Recreational boating deaths up 62 percent in New England

CRANSTON, R. I. (WPRI) — The Northeast Coast Guard released its 2016 Recreational Boating Statistics report, revealing a major increase in local boating fatalities from 2015 to 2016.

Nationwide boating fatalities totaled 701 in 2016, an 11.3 percent increase from the 626 in 2015. But in New England, the increase was a whopping 62 percent, up to 55 in 2016 from 34 in 2015.

According to the report, 40 of the 55 people who died did so by drowning and 45 of the 55 were not wearing a life jacket.

Boaters at the Edgewood Yacht Club in Cranston said that’s why they take safety very seriously.

“We just had rain so I was wearing my jacket, but right under it is my life jacket!” said Catherine White, an instructor for Edgewood Sailing School.

White said she puts her life jacket on as soon as she gets to the dock.

“You might not be conscious when you go into the water, you might have a heart attack, you might get hit by a boom,” she said. “There’s a number of reasons why you would want to wear a life jacket, even if you are a good swimmer.”

“People say ‘I don’t have to wear those,’ but they make them inflatable now, so it’s like not even having it there,” said Cranston Harbormaster Ted Westcott.

Michael Longtin is now the manager at Edgewood Yacht Club but he used to work for the U.S. Coast Guard and State Marine Patrol.
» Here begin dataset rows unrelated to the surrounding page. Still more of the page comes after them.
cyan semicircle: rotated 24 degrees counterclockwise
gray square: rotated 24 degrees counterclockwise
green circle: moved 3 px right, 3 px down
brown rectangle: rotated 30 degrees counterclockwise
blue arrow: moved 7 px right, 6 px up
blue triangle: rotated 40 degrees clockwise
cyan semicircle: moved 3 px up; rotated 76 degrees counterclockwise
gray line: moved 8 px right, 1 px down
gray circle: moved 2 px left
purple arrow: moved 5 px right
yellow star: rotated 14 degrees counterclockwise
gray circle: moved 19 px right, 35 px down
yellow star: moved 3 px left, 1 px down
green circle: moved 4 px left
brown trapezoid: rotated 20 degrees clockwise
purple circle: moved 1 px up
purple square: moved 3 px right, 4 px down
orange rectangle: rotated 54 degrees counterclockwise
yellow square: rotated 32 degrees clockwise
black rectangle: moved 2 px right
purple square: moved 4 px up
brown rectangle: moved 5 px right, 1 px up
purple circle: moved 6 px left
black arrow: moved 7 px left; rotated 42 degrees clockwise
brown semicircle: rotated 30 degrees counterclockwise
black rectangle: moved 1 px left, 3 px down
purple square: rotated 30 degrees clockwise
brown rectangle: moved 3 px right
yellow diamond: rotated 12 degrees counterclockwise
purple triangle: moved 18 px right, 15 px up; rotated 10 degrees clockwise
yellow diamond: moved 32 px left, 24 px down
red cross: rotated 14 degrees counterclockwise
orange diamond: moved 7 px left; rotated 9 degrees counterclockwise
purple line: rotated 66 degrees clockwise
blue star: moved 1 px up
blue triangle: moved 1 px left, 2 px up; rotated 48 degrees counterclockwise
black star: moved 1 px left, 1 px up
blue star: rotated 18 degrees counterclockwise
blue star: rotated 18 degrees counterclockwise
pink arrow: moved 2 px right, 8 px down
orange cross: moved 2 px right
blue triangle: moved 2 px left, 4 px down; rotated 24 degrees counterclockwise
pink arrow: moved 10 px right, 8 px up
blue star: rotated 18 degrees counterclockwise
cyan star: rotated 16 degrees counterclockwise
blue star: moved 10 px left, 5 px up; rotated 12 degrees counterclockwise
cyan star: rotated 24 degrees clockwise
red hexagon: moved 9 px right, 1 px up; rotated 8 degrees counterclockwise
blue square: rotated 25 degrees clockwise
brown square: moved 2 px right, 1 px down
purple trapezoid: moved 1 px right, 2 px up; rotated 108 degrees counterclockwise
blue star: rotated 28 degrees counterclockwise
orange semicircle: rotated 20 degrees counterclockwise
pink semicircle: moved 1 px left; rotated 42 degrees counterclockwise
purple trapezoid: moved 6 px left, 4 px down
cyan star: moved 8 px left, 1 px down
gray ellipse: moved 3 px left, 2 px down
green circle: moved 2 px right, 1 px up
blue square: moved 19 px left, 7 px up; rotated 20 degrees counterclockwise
He said he’s seen lots of unsafe boating practices over the years, but he was surprised by the numbers.

“I know the Coast Guard is out there actively and the DEM and state and local police are out there actively enforcing these things, so that is surprising to me that the numbers are that high,” Longtin said.

Longtin said boaters should always let someone know where they are heading and when they are expected to be back.
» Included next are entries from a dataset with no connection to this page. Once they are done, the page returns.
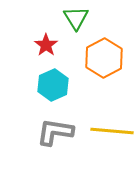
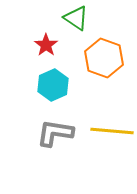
green triangle: rotated 24 degrees counterclockwise
orange hexagon: rotated 12 degrees counterclockwise
gray L-shape: moved 1 px down
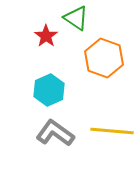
red star: moved 9 px up
cyan hexagon: moved 4 px left, 5 px down
gray L-shape: rotated 27 degrees clockwise
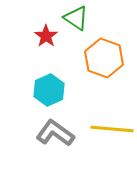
yellow line: moved 2 px up
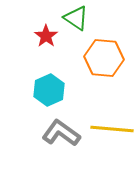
orange hexagon: rotated 15 degrees counterclockwise
gray L-shape: moved 6 px right
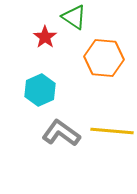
green triangle: moved 2 px left, 1 px up
red star: moved 1 px left, 1 px down
cyan hexagon: moved 9 px left
yellow line: moved 2 px down
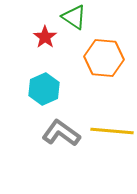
cyan hexagon: moved 4 px right, 1 px up
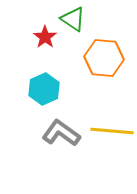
green triangle: moved 1 px left, 2 px down
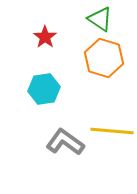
green triangle: moved 27 px right
orange hexagon: rotated 12 degrees clockwise
cyan hexagon: rotated 16 degrees clockwise
gray L-shape: moved 4 px right, 9 px down
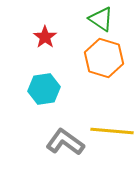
green triangle: moved 1 px right
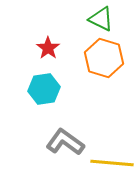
green triangle: rotated 8 degrees counterclockwise
red star: moved 3 px right, 11 px down
yellow line: moved 32 px down
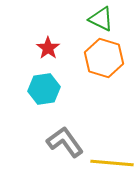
gray L-shape: rotated 18 degrees clockwise
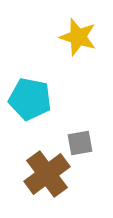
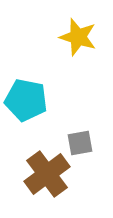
cyan pentagon: moved 4 px left, 1 px down
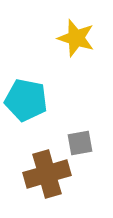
yellow star: moved 2 px left, 1 px down
brown cross: rotated 21 degrees clockwise
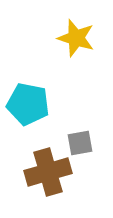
cyan pentagon: moved 2 px right, 4 px down
brown cross: moved 1 px right, 2 px up
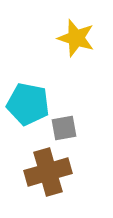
gray square: moved 16 px left, 15 px up
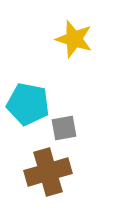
yellow star: moved 2 px left, 1 px down
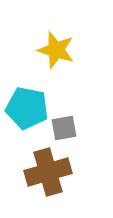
yellow star: moved 18 px left, 11 px down
cyan pentagon: moved 1 px left, 4 px down
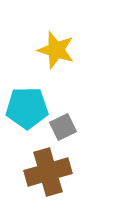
cyan pentagon: rotated 12 degrees counterclockwise
gray square: moved 1 px left, 1 px up; rotated 16 degrees counterclockwise
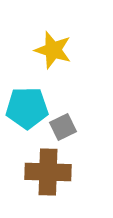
yellow star: moved 3 px left
brown cross: rotated 18 degrees clockwise
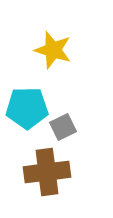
brown cross: moved 1 px left; rotated 9 degrees counterclockwise
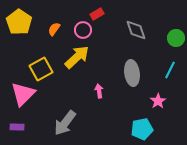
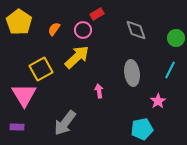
pink triangle: moved 1 px right, 1 px down; rotated 16 degrees counterclockwise
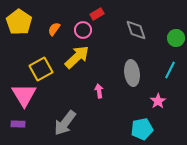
purple rectangle: moved 1 px right, 3 px up
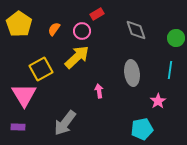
yellow pentagon: moved 2 px down
pink circle: moved 1 px left, 1 px down
cyan line: rotated 18 degrees counterclockwise
purple rectangle: moved 3 px down
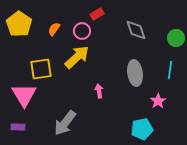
yellow square: rotated 20 degrees clockwise
gray ellipse: moved 3 px right
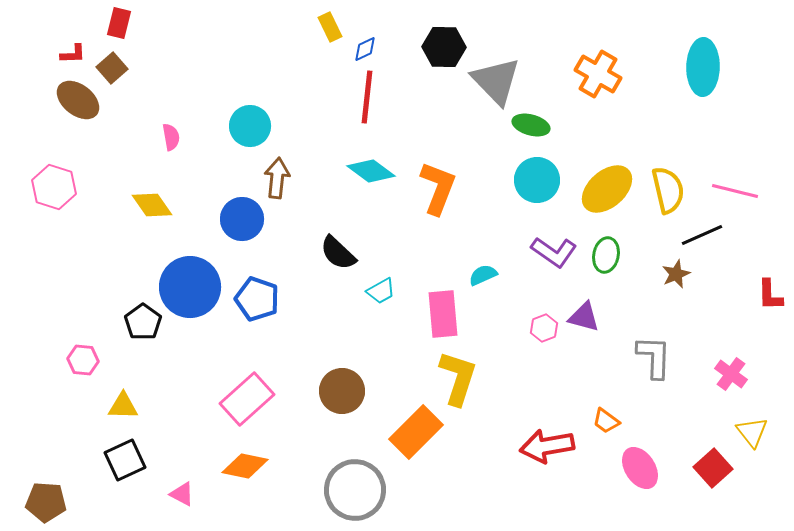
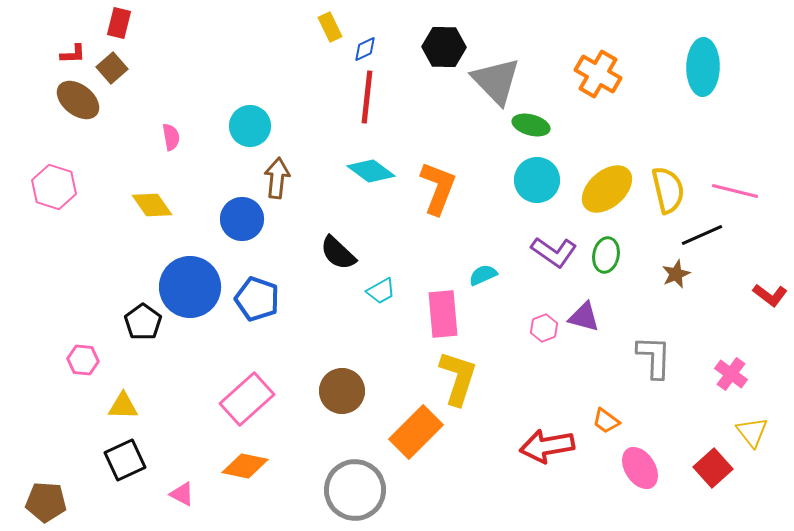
red L-shape at (770, 295): rotated 52 degrees counterclockwise
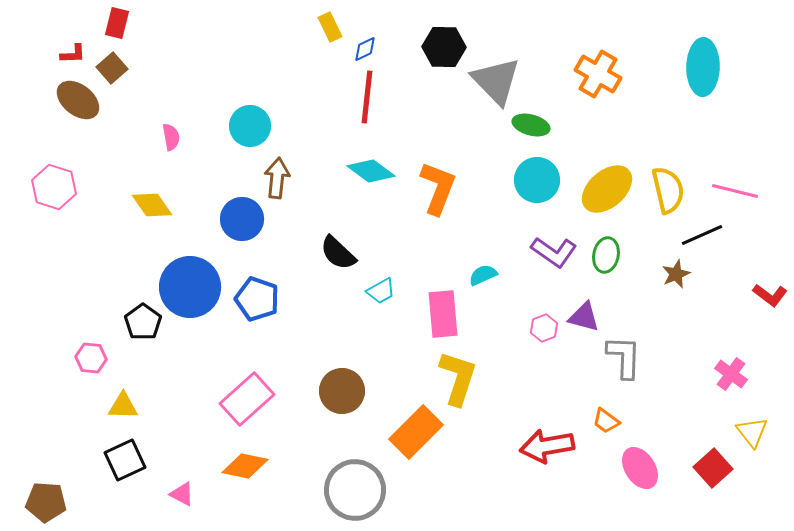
red rectangle at (119, 23): moved 2 px left
gray L-shape at (654, 357): moved 30 px left
pink hexagon at (83, 360): moved 8 px right, 2 px up
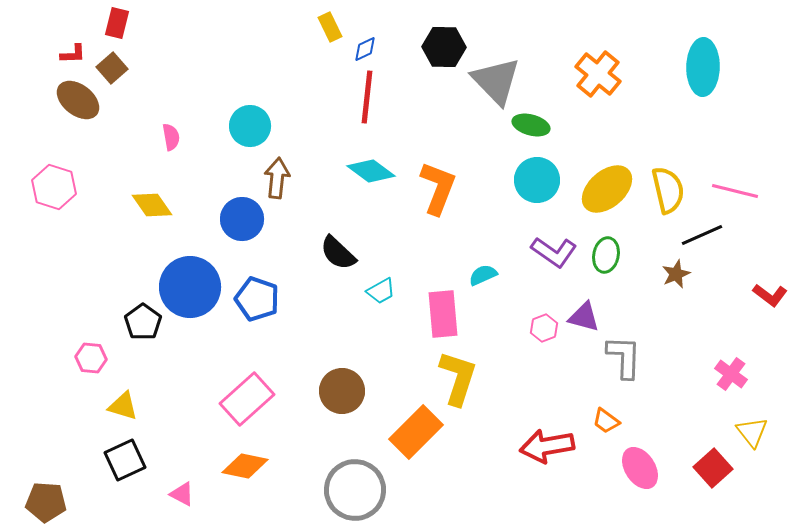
orange cross at (598, 74): rotated 9 degrees clockwise
yellow triangle at (123, 406): rotated 16 degrees clockwise
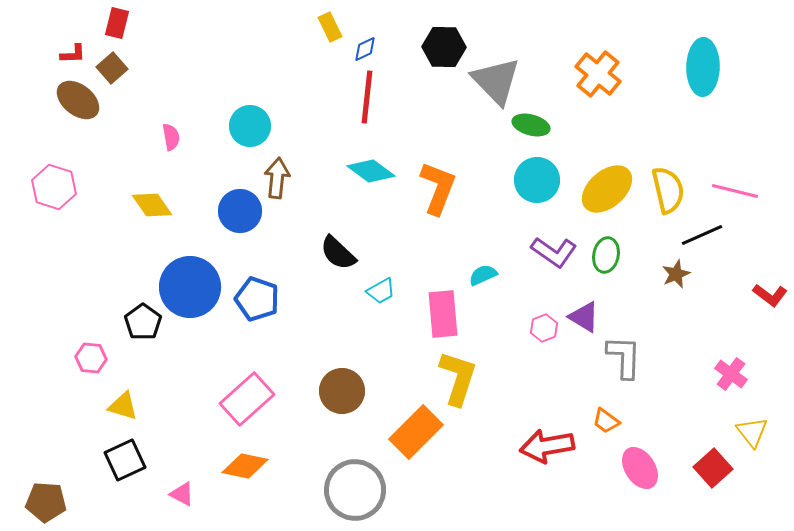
blue circle at (242, 219): moved 2 px left, 8 px up
purple triangle at (584, 317): rotated 16 degrees clockwise
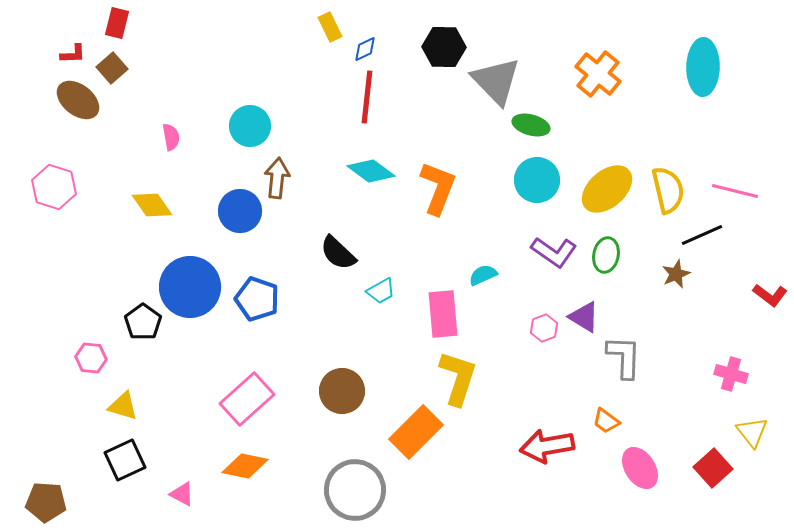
pink cross at (731, 374): rotated 20 degrees counterclockwise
Some additional important boating safety measures from the Northeast Coast Guard:

  • Boat and paddle sober. Alcohol use is the leading known contributing factor in fatal boating accidents. Refrain from using alcohol or other impairing substances when operating boats or other watercraft.
  • Always have a marine VHF radio on your boat, along with an EPIRB (Emergency Position Indicator Radio Beacon) or PLB (Personal Locator Beacon) in case of emergency. Cell phones may not be dependable while out on the water.
  • Be sure you are not operating a boat or paddlecraft beyond your level of knowledge and handling skill. Operator inattention, boater and paddler inexperience, improper lookout, machinery failure and excessive speed rank as the top five primary contributing factors in accidents.
  • Take a boating safety course or get a free safety check from the U.S. Coast Guard Auxiliary. You’ll have the peace of mind knowing your boat meets federal and state standards, and in an emergency, you will have the necessary safety equipment.